Building Your First Underwater Rig with Ikelite: What You Actually Need

So you want to get into underwater photography, and you’ve landed on Ikelite gear. Solid choice. I’ve been shooting with Ikelite systems for years, from shallow reefs to deep wrecks, and I can tell you it’s one of the most reliable setups out there—but it can get overwhelming fast if you’re new. Here’s what you actually need (and what you don’t) to get started.
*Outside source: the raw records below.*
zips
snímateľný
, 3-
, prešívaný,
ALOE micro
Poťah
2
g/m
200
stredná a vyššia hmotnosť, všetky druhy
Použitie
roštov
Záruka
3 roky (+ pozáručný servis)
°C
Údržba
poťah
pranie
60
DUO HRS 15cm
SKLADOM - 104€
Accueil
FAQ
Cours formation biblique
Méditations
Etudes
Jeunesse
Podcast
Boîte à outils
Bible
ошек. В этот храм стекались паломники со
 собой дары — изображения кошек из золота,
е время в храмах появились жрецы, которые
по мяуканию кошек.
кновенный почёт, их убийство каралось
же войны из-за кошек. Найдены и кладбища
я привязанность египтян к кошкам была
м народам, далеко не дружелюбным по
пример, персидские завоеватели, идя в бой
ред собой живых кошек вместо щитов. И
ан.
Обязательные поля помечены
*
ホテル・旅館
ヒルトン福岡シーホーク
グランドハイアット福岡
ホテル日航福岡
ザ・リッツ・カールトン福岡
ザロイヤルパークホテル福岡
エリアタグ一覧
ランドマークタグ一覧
1. The Core: Camera + Housing
You obviously need a camera, but make sure it’s something that works well with Ikelite housings. Ikelite supports a large amount of DSLRs and mirrorless bodies, and their housings are purpose-built for each model.
-
Don’t cheap out on the housing. The Ikelite housing is your main line of defense against saltwater, sand, and pressure. Go for the 200DL or 200DLM series depending on your camera type. They’re built like tanks and easy to maintain.
Explore Ikelite housings to view the various options.
-
Be sure the housing has the proper port mount for your lens. This is a mistake a lot of people make—you can’t just shove any lens in there and expect results.
2. Lens Ports: Dome or Flat?
The port system is what seals the lens section. You need the right one for your specific lens.
-
Dome Port: Best for wide-angle lenses. Preserves the field of view and reduces distortion underwater.
-
Flat Port: Ideal for macro or standard lenses. Adds slight magnification, which is a plus for small subjects.
Check out our selection of Lens Ports
And please check the Ikelite port chart before buying. Trust me, ordering the wrong port is frustrating and expensive.
3. Strobes: Yes, You Need Light
Underwater, light disappears quickly—reds and yellows vanish within meters. A strobe (or two) brings the color back and makes your photos pop.
-
DS51 II or DS160 II: Both are excellent, the DS160 has a stronger output and better recycle time. You can start with one and add another later.
Don’t forget a sync cord or TTL converter if your housing supports TTL. Proper exposure is everything.
4. Arms, Clamps & Tray: The Framework
These are the unsung heroes. You’ll need a tray to mount the housing, arms to hold the strobes, and clamps to adjust positioning.
-
Start with dual arms if you plan on two strobes eventually.
-
Go for lightweight arms if you’re not diving with a heavy suit or want to keep the rig trim.
- Find Arms and Trays
5. Other Accessories (Optional but Useful)
-
Vacuum valve system: Great for peace of mind. Lets you check housing integrity before diving.
-
Color-correcting filters: Helpful for ambient light shooting, especially without strobes.
-
Spare O-rings, grease, silica packs: Don’t dive without backups.
-
Lanyard or handle: Makes carrying your rig easier and safer on boats.
Final Advice
-
Test your setup in a pool first. Always. You don’t want to find a leak at 30m.
-
Rinse thoroughly after every dive. Salt is the enemy. Even the best gear fails if it’s not maintained.
-
Don’t overcomplicate your first rig. You’ll learn what you need as you shoot. Start with the essentials and expand from there.
We hope this made building your first underwater rig a little less confusing. With Ikelite gear, you're getting rugged, reliable equipment built for real-world diving. Choose the right components from the start, and you’ll spend more time underwater capturing footage—and less time dealing with issues. Happy diving.